Spinster Sarah Adams has never left Fairfield until now, when she comes to Manhattan as a chaperone for her cousin Daphne on sixteen-year old Daphne’s debut. During the social whirl, Sarah is introduced by her brother-in-law to Matthew Ingram, a very rich man who makes his fortune in timber. For some reason Matthew presses his attention on Sarah until poor Sarah is so flattered by his attentions that she consents to marry him. When she discovers him in the stable shagging his friend Jason Sinclair, the anvil begins to drop. She knows that the marriage is one of convenience so that Matthew can get the children he wants and she the security she won’t have otherwise, but now she understands why her sex life with Matthew is so lackluster. He likes guys! And heavens, she realizes that she likes watching them go at it! The next time those two guys decide to go “horse riding” (snigger), she can’t sneak off to spy on them fast enough. Imagine Matthew’s shock when his mousy and shy wife comes to him one morning and announces that not only does she know what he and Jason are doing together, she wants to watch. Openly, not sneakily.
Sarah starts out a mousy doormat type but she blossoms considerably as the story progresses into a more sexual creature who increasingly becomes more secure about her sexuality. I’m not so sure about Jason though, his metamorphosis from petulant emo boy to a more benign pretty boy seems too abrupt to be convincing to me. Matthew is an ass for a big part of the story and I have no good idea as to why he is apparently so adamant on not showing Sarah that he’s attracted to her to the point that even Jason points out that he’s being an abominable ass to his own wife. Come to think of it, apart from his physical attractiveness, I don’t know what Matthew has to draw Jason and Sarah to him. He’s often a thoughtless boor who just happens to give his lovers great orgasms because the author says so and certainly not because he’s this selfless Romeo intent on pleasuring his lovers and all. The failing of this story is Matthew. I don’t see what the big deal is about him.
I can understand why Jason will fall for Sarah since she does come alive very nicely in this story and since he’s turned into a pretty nice guy himself, I can understand Sarah’s attraction to him as well. I’m at loss to describe why Jason and Sarah won’t leave Matthew and set up home together. Or, at the very least, keep Matthew but make him clean the house while wearing a maid’s uniform as well as use him as their sex toy, because Matthew really deserves to be spanked hard for being such a silly boy in this story.
What this book delivers, especially considering its deceptively tame traditional Regency-like cover, are some surprisingly erotic love scenes. For me, I find that scene of Sarah flying solo while playing the voyeur for the first time the most erotic one of the bunch but the rest of the male-male, male-female, and threesome scenes are very sensual as well. Check out the scene where the two men have a go at Sarah at the same time while you’re at it. Phew!

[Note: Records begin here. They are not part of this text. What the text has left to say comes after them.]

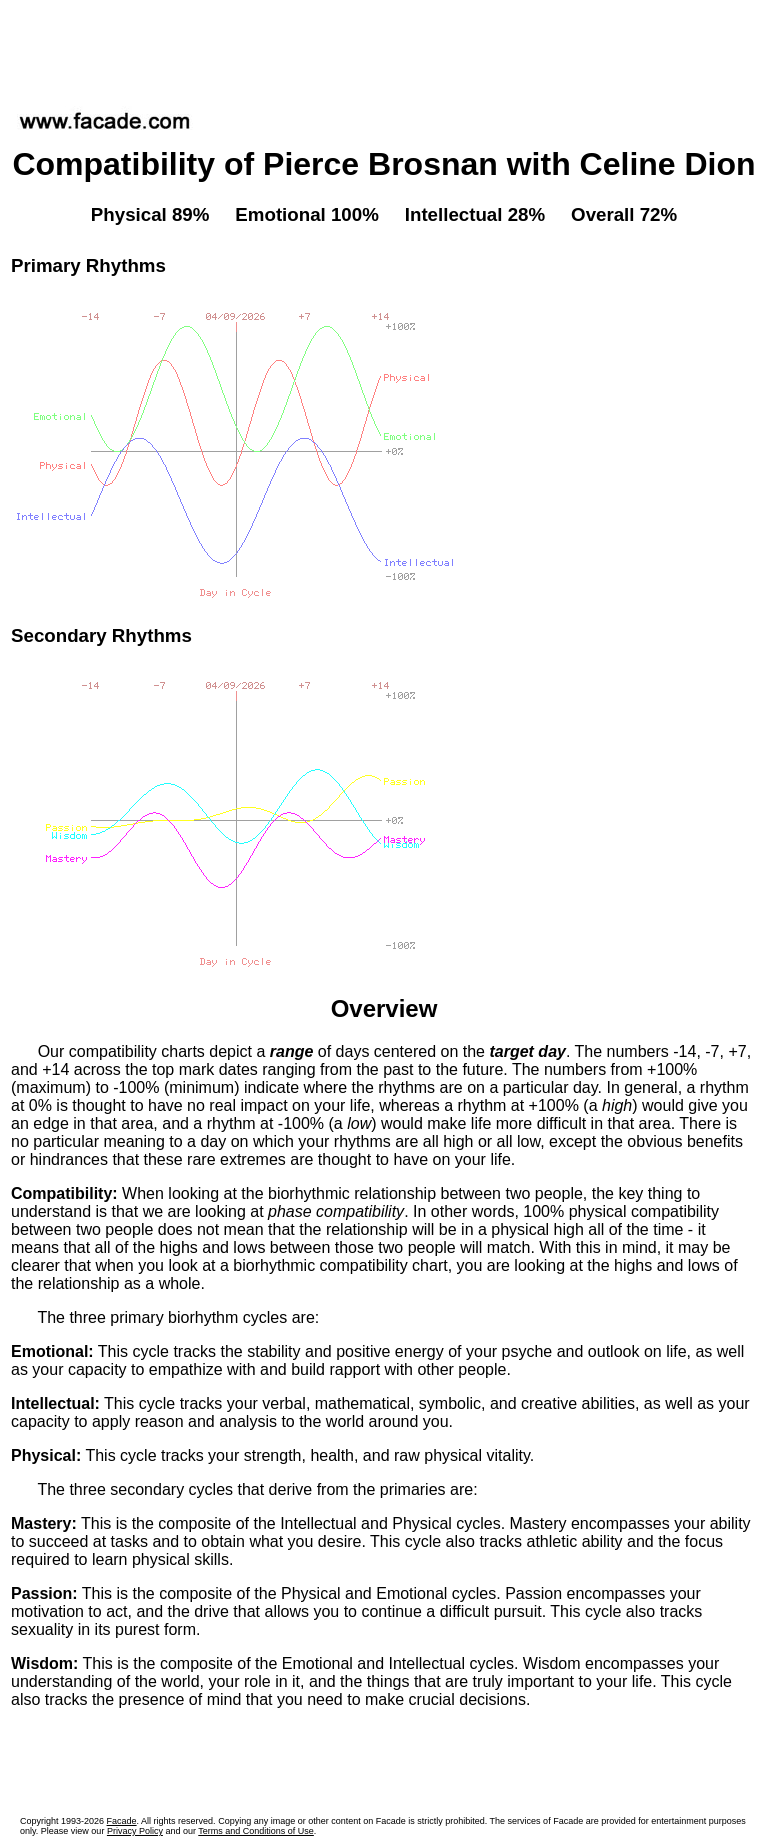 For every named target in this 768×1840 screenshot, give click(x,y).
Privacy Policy (135, 1831)
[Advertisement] (384, 49)
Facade (122, 1821)
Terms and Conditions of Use (256, 1831) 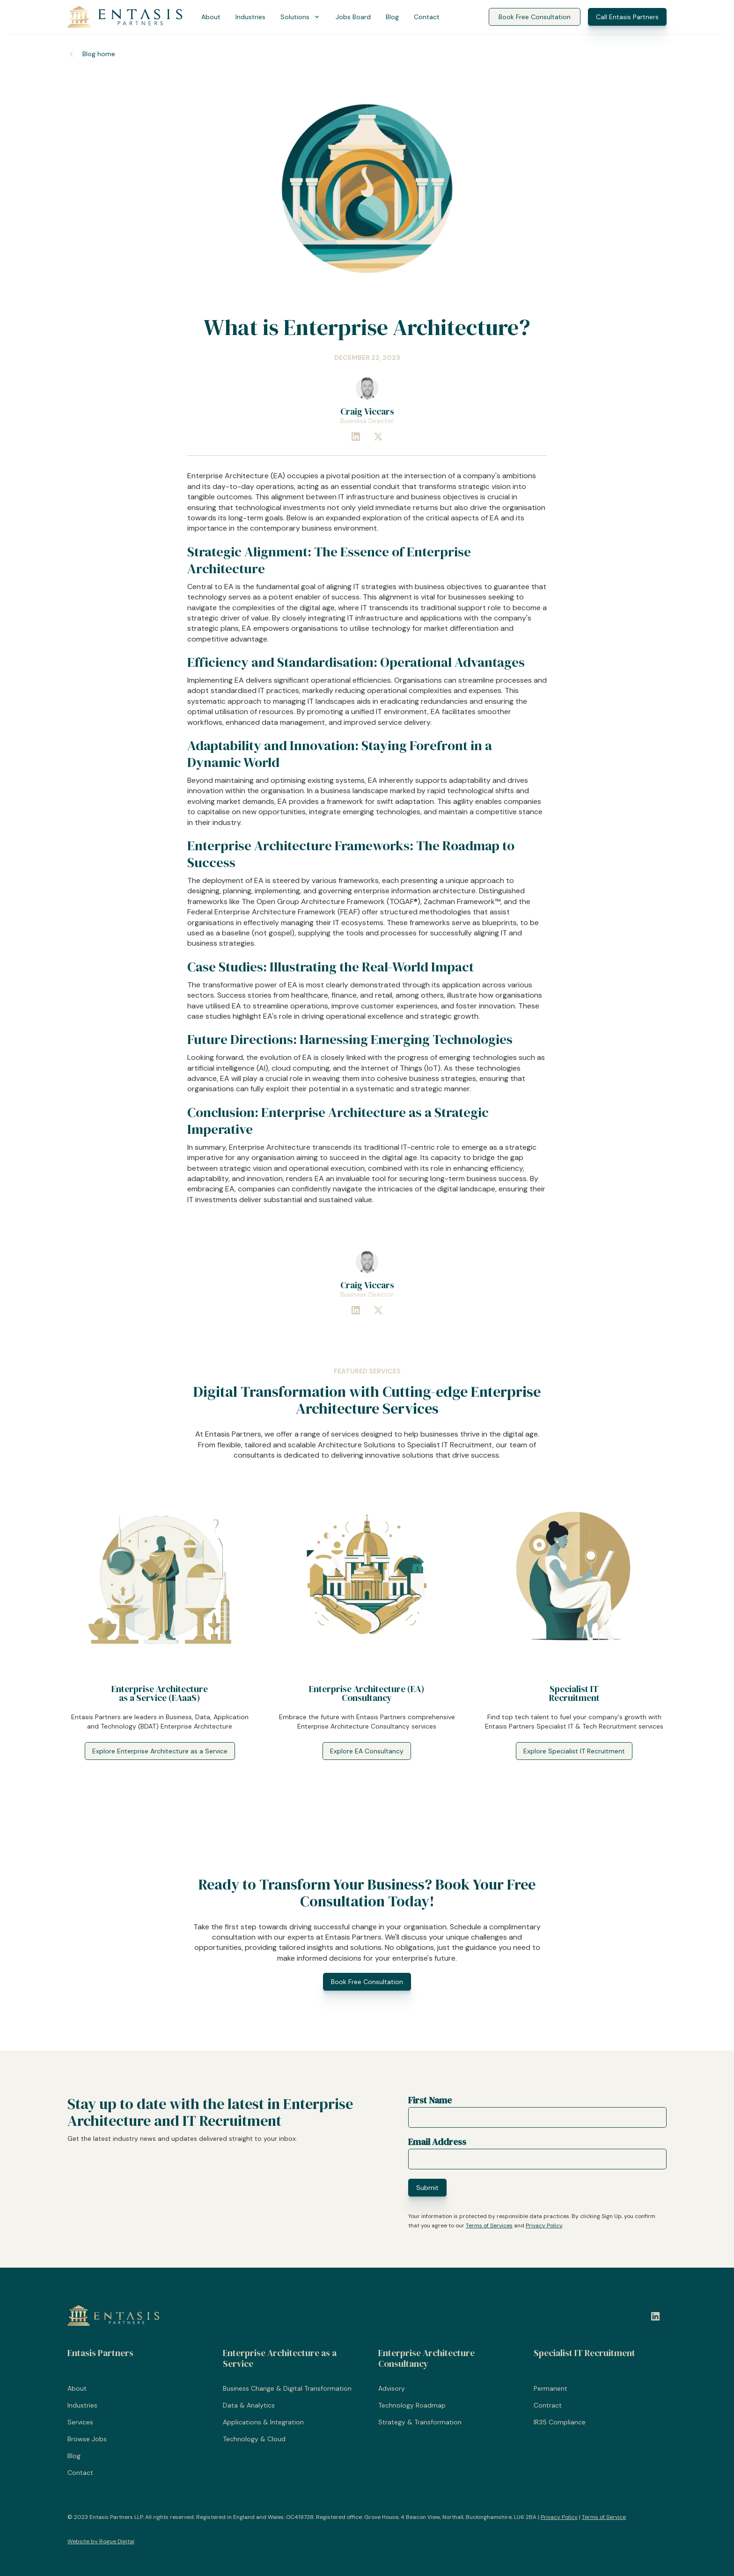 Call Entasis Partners (627, 17)
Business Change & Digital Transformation (287, 2388)
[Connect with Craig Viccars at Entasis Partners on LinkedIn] (356, 436)
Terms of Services (489, 2225)
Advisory (391, 2388)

I personally feel that The Sanctity of Marriage is a more effective ménage à trois erotica rather than a romantic drama since the characterizations of Jason, Sarah, and Matthew are somewhat two-dimensional but not enough to make them particularly memorable or well-drawn. It’s a pretty entertaining story but more for the sensuality than the drama. Depending on what you are looking for in your story, this one will either work like a charm or fall under your “What on earth…?” category. Just be aware of what you will be getting when you open this book and you’ll be fine.